**EXERCISE INPUTS:**
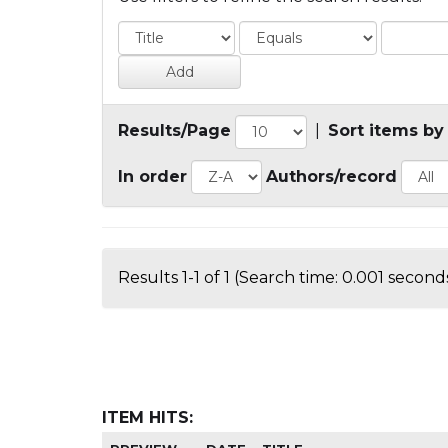
Results/Page
|
Sort items by
In order
Authors/record
Results 1-1 of 1 (Search time: 0.001 seconds
ITEM HITS:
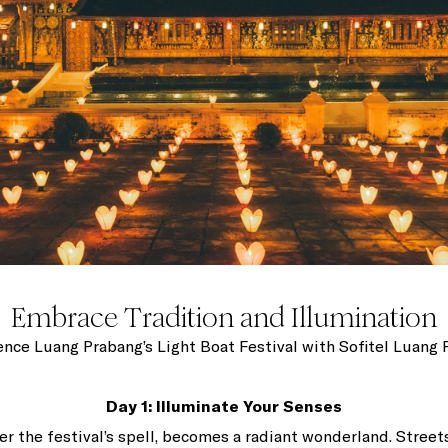
Embrace Tradition and Illumination
nce Luang Prabang’s Light Boat Festival with Sofitel Luang
Day 1: Illuminate Your Senses
r the festival’s spell, becomes a radiant wonderland. Street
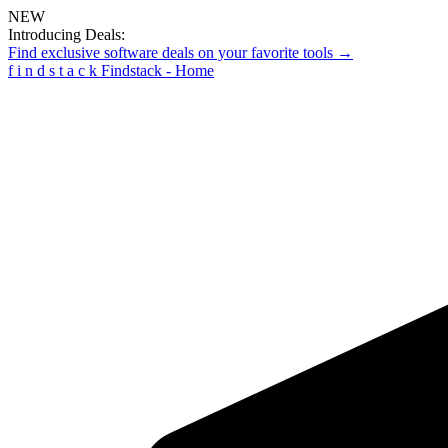
NEW
Introducing Deals:
Find exclusive software deals on your favorite tools →
f
i
n
d
s
t
a
c
k
Findstack - Home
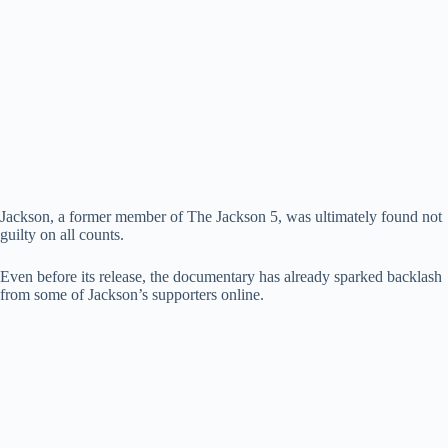
Jackson, a former member of The Jackson 5, was ultimately found not
guilty on all counts.
Even before its release, the documentary has already sparked backlash
from some of Jackson’s supporters online.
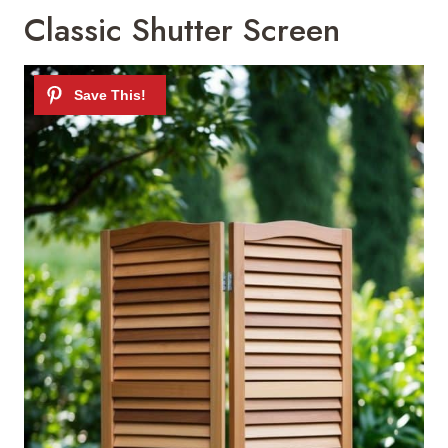
Classic Shutter Screen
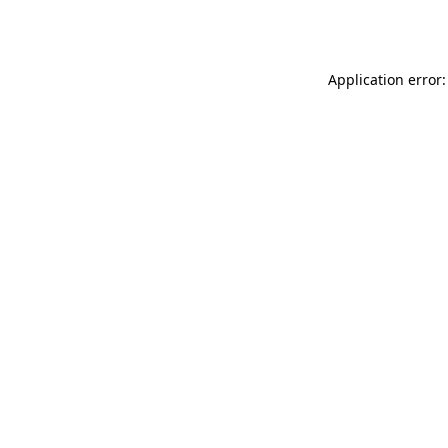
Application error:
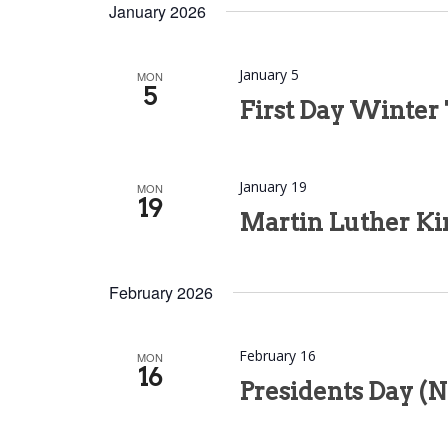
date.
January 2026
January 5
MON
5
First Day Winter
January 19
MON
19
Martin Luther Kin
February 2026
February 16
MON
16
Presidents Day (N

**WHAT YOU NEED TO DO:** Report all lines in the listing above that contain the word "Jackson".

**RESULT OF THE EXERCISE:**
Jackson, a former member of The Jackson 5, was ultimately found not
from some of Jackson’s supporters online.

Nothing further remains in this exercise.